Coiled-coil motifs have been experimented on as possible building block for nanostructures, in part because of their simple design and wide range of function based primarily on facilitating protein-protein interaction. Simple guidelines for de novo synthesis of new proteins containing coiled-coil domains have led to many applications being hypothesized, including drug delivery, regenerating tissue, protein origami, and much more. In regards to drug delivery, coiled-coil domains would help overcome some of the hazards of chemotherapeutic drugs, by keeping them from leaking into healthy tissue as they are transported to their target. Coiled-coil domains can be made to bind to specific proteins or cell surface markers, allowing for more precise targeting in drug delivery. Other functions would be to help store and transport drugs within the body that would otherwise degrade rapidly, by creating nanotubes and other structure svia the interlocking of coiled-coil motifs. By utilizing the function of oligomerization of proteins via coiled-coil domains, antigen display can be amplified in vaccines, increasing their effectiveness.

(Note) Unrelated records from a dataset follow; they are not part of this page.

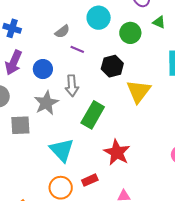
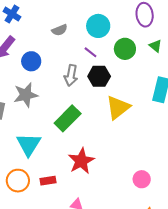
purple line: (77, 49) -> (90, 52), moved
gray arrow: (72, 86) -> (71, 75), moved

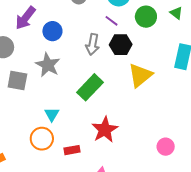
gray star: (26, 95) -> (48, 65), turned -30
cyan triangle: (29, 144) -> (52, 114), size x0.6
orange circle: (18, 181) -> (42, 139), moved

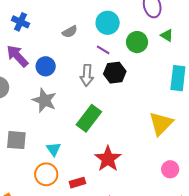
purple arrow: (25, 18) -> (17, 56), turned 105
yellow triangle: (140, 75) -> (161, 123), moved
gray square: (17, 80) -> (16, 140), moved

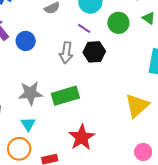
gray star: (44, 100) -> (30, 93), moved, turned -30
green rectangle: (89, 118) -> (65, 96), turned 32

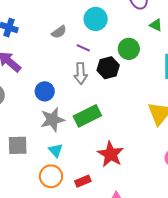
green circle: (118, 23) -> (129, 49), moved
purple line: (84, 28) -> (83, 48), moved
blue circle: (26, 41) -> (45, 91), moved

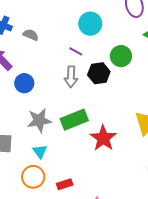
gray semicircle: (59, 32) -> (31, 35), moved, turned -126
blue circle: (45, 91) -> (24, 83), moved
red star: (111, 154) -> (103, 138), moved

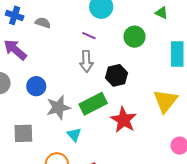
black hexagon: (99, 73) -> (117, 75), moved
blue circle: (24, 83) -> (36, 86), moved
cyan triangle: (40, 151) -> (74, 135), moved

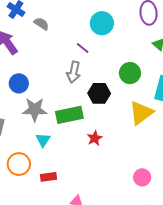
green circle: (134, 37) -> (130, 73), moved
yellow triangle: (165, 101) -> (141, 113), moved
red star: (124, 120) -> (95, 138), size x0.6

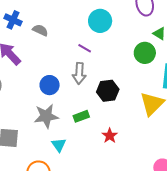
green circle: (130, 73) -> (145, 53), moved
blue circle: (19, 83) -> (50, 85), moved
green rectangle: (69, 115) -> (81, 116), size x0.6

The oligomerization of coiled-coil motifs allows for the creation of protein origami and protein building blocks. Metal-ligand interactions, covalent bonds, and ionic interactions have been studied to manipulate possible coiled-coil interactions in this field of study. Several different nanostructures can be made by combining coiled-coil motifs such that they are self-assembling building blocks. However, several difficulties remain with stability. Using peptides with coiled-coil motifs for scaffolding has made it easier to create 3D structures for cell culturing. 3D hydrogels can be made with these peptides, and then cells may be loaded into the matrix. This has applications in the study of tissue, tissue engineering, and more.